_Available data_:

************

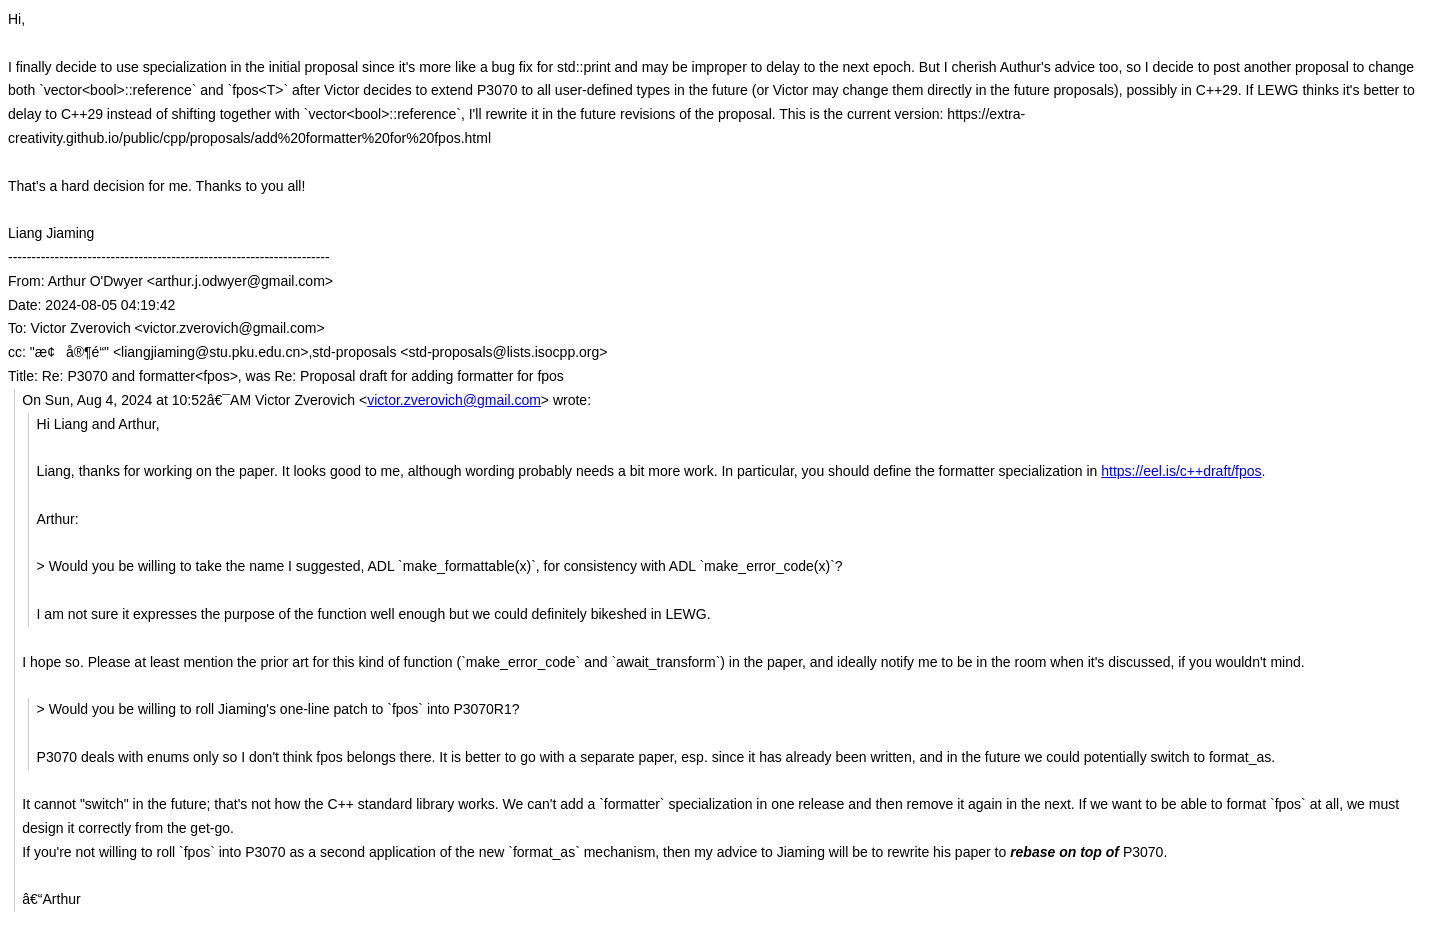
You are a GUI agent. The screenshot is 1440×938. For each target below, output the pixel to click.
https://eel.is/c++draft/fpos (1181, 471)
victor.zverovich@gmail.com (454, 400)
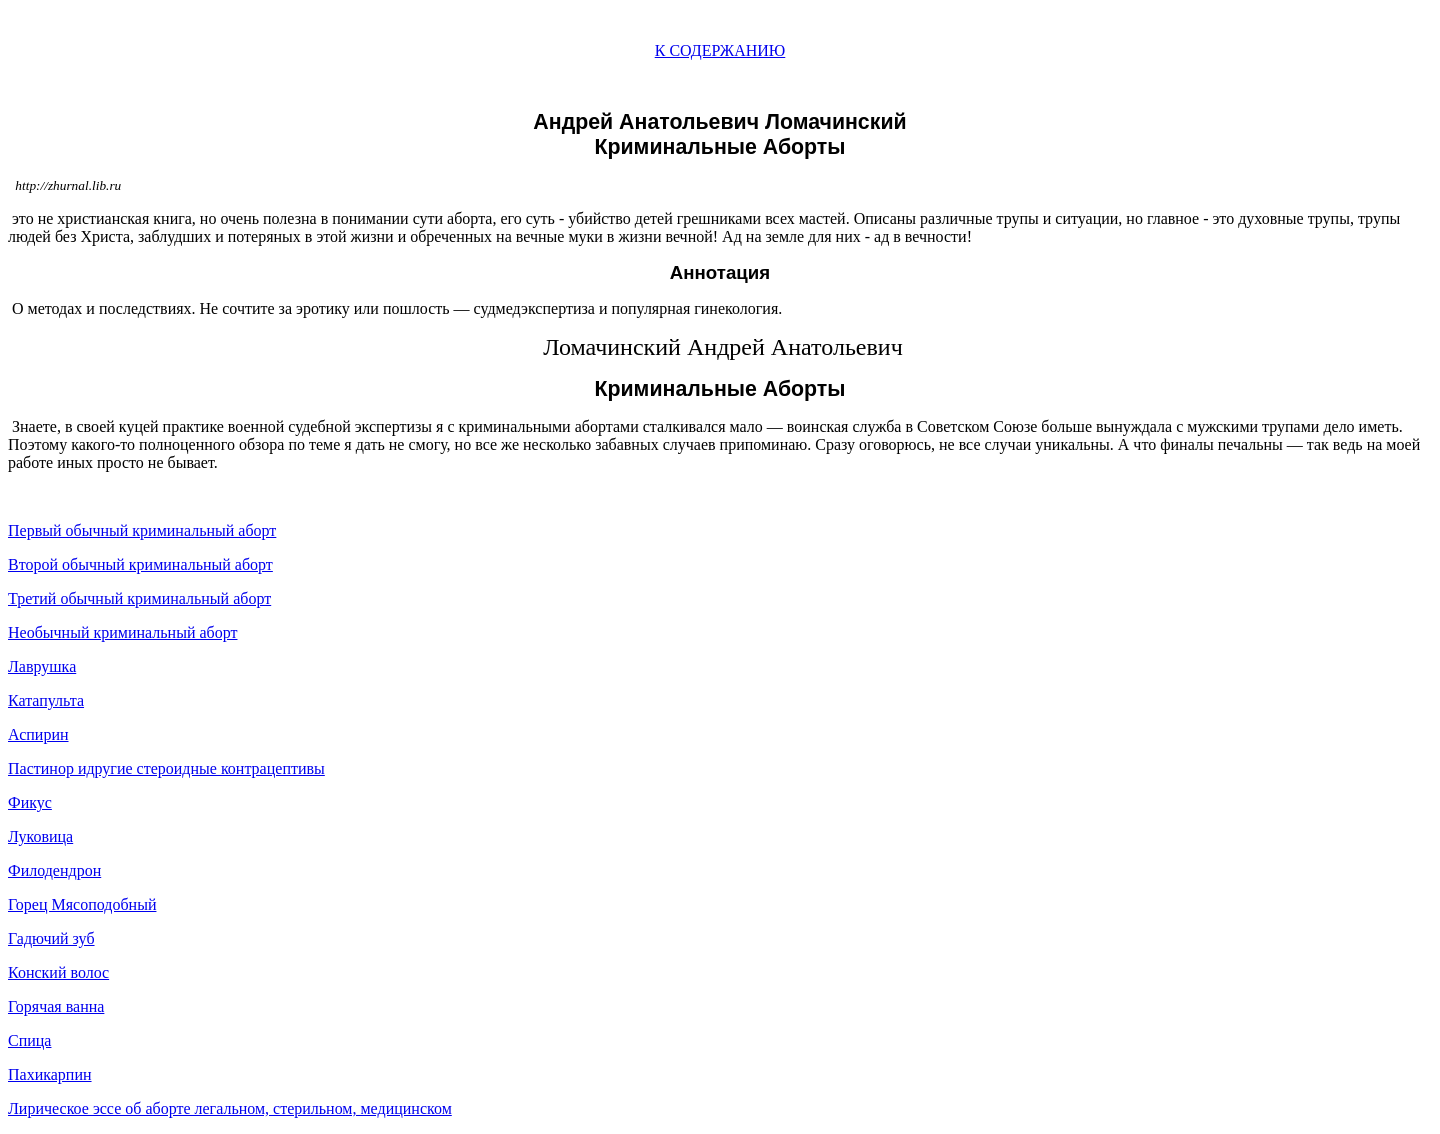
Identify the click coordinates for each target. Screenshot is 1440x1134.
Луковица (40, 836)
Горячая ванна (56, 1006)
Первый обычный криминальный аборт (142, 530)
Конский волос (58, 972)
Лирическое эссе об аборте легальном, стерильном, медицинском (230, 1108)
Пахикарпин (50, 1074)
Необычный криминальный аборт (122, 632)
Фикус (30, 802)
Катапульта (46, 700)
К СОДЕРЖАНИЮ (720, 50)
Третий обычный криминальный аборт (139, 598)
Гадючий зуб (51, 938)
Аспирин (38, 734)
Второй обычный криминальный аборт (140, 564)
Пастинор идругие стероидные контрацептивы (166, 768)
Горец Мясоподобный (82, 904)
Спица (29, 1040)
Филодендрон (54, 870)
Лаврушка (42, 666)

************

_Problem description_: Every line between the one holding "Необычный криминальный аборт (122, 632)" and the end of the listing above, inclusive, must be transcribed exactly; omit all others.

_Result below_:
Необычный криминальный аборт (122, 632)
Фикус (30, 802)
Катапульта (46, 700)
К СОДЕРЖАНИЮ (720, 50)
Третий обычный криминальный аборт (139, 598)
Гадючий зуб (51, 938)
Аспирин (38, 734)
Второй обычный криминальный аборт (140, 564)
Пастинор идругие стероидные контрацептивы (166, 768)
Горец Мясоподобный (82, 904)
Спица (29, 1040)
Филодендрон (54, 870)
Лаврушка (42, 666)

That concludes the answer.